コニカミノルタと産業革新機構、アンブリー・ジェネティクスの買収合意

2017.07.13
山名昌衛氏
藤井清孝氏
勝又幹英氏
腰塚國博氏
川辺一毅氏
 7月6日(木)、ベルサール東京日本橋 (東京都中央区)にて、「コニカミノルタと産業革新機構によるアンブリー・ジェネティクスの買収合意」に関する記者会見が開催された。今回の買収合意は、がん治療などに今後大きな役割を期待されているプレシジョン・メディシン推進に向けた戦略的取り組みの先駆けとなるものである。

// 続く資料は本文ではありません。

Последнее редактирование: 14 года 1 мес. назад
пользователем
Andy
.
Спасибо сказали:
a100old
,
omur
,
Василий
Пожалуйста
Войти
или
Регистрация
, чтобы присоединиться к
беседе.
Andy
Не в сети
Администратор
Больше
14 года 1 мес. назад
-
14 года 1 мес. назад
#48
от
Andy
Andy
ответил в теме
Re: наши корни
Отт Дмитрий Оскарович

本会見には、山名昌衛氏(コニカミノルタ株式会社代表執行役社長兼CEO)、藤井清孝氏(コニカミノルタ株式会社常務執行役ヘルスケア事業本部長)、腰塚國博氏(コニカミノルタ株式会社常務執行役技術担当)、勝又幹英氏(株式会社産業革新機構代表取締役社長兼COO)、川辺一毅氏(株式会社産業革新機構投資事業グループマネージングディレクター)の、計5名がのぞんだ。

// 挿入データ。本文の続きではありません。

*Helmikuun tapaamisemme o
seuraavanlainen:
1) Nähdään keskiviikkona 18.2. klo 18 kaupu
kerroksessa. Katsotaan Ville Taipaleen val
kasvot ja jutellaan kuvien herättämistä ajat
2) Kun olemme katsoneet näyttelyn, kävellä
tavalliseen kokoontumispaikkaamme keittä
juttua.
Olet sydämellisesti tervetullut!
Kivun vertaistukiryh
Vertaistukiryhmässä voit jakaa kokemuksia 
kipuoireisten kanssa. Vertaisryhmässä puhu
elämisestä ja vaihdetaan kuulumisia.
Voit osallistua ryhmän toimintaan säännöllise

 本件について、山名昌衛氏(コニカミノルタ株式会社代表執行役社長兼CEO)は、「コニカミノルタのタンパク質高感度定量検出技術(HSTT)とアンブリー・ジェネティクス社の遺伝子診断技術を合わせることにより、プレシジョン・メディシンの市場へと進出していく」と説明。さらに、産業革新機構との協業により、ゲノム国家戦略を推進する関係省庁とのコミュニケーションを強化し、医療機関、研究機関を含む遺伝子バンクなどのコンソーシアムによる活動推進を行っていく。

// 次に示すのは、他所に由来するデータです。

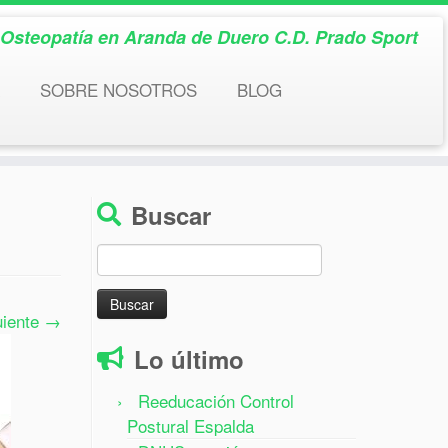
& Osteopatía en Aranda de Duero C.D. Prado Sport
SOBRE NOSOTROS
BLOG
Buscar
Buscar:
uiente →
Lo último
Reeducación Control
Postural Espalda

 藤井清孝氏(コニカミノルタ株式会社常務執行役ヘルスケア事業本部長)は、プレシジョン・メディシンについて、遺伝子変異やタンパク質発現などの特性を分子レベルで認識し、個々の患者の特性ごとにグルーピングし、治療・予防をしていくことだと述べ、個々に合わせていく個別化医療とは少し意味が異なると説明。プレシジョン・メディシンは、個々人の分子レベルで特性を認識することで、患者のQOL向上、社会保障費の削減、さらに製薬企業にとっては新薬認可の確率向上などにより価値ある治療薬を世の中に提供できることにもつながる。HSTTは同社が誇る写真工学でのフィルム技術を進化、加えて、AIによる高度認識と定量化により、がん細胞と免疫細胞の位置認識とタンパク質発現量の定量化を図る。今回買収したアンブリー・ジェネティクス社は「高度なバイオサイエンス」「先進的商品開発」「生産性の高いオペレーション」「強力なエコシステム」を有しており、メイヨー・クリニックなどの有力研究機関とのコラボレーションなども行っている。これからの日本市場での展開について同氏は「アンブリー・ジェネティクス社の最先端遺伝子診断技術、データベース、AI解析を用いて、アンブリー・ジェネティクス社の実績ある高精度遺伝子検査サービスを展開していき、日本人の特性に合わせた遺伝子解析を進めていく」と語った。
 勝又幹英氏(株式会社産業革新機構代表取締役社長兼COO)は、本件の参画について、さまざまな日本企業やアカデミア・医療機関とのオープンイノベーションを期待。日本におけるプレシジョン・メディシンの推進に貢献し、日本発のユニークな技術の商用化と海外展開を推進していき、遺伝子検査事業のグローバル展開を促進していくと説明した。